Unlocking GPU Intrinsics in HLSL

Unlocking GPU intrinsics in HLSL allows shaders to use special instructions for exchanging data between threads in a warp without shared memory.
These intrinsics are encoded as special sequences of regular HLSL instructions that the driver can recognize and optimize.
The sequences use atomic operations on a UAV buffer, which is a fake buffer that is not actually used by the shader.
To use these intrinsics, the application must allocate a UAV slot and tell the driver which slot to use.
By using these intrinsics, the performance of pixel shaders can be improved.
The intrinsics can be used in any pixel shader and are expanded into specific GPU instructions by the driver's JIT compiler.
To create a runtime object for an extended shader in DirectX 11, the extension must be specified using the NVAPI function nvShaderExtn_CreateShader() before and after calling ID3D11Device::CreatePixelShader().

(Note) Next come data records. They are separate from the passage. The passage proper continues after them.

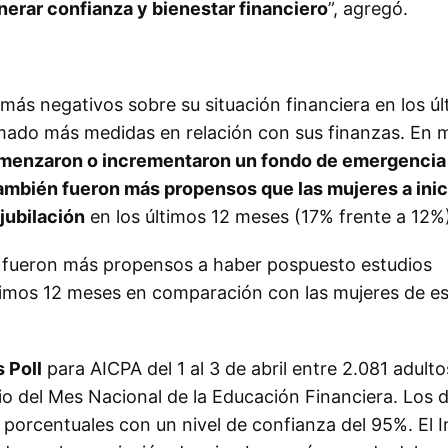
nerar confianza y bienestar financiero
”, agregó.
ás negativos sobre su situación financiera en los úl
mado más medidas en relación con sus finanzas. En 
menzaron o incrementaron un fondo de emergencia
ambién fueron más propensos que las mujeres a inic
jubilación
en los últimos 12 meses (17% frente a 12%
 fueron más propensos a haber pospuesto estudios
ltimos 12 meses en comparación con las mujeres de e
 Poll
para AICPA del 1 al 3 de abril entre 2.081 adulto
io del Mes Nacional de la Educación Financiera. Los 
porcentuales con un nivel de confianza del 95%. El I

NVIDIA GPUs support more than just warp shuffle intrinsics, and the complete list can be found in the NVAPI header file called nvHLSLExtns.h.
In DirectX 12 and Vulkan, these intrinsics are available through cross-vendor intrinsics, and NVAPI is not required.
It is important to make sure the application does not have the D3DCompiler_NO_XBOX_MS extension flag specified when using these intrinsics.
There are resources available for more use cases and examples of using intrinsics, such as the NVIDIA NVAPI SDK and the NVAPI GitHub repository.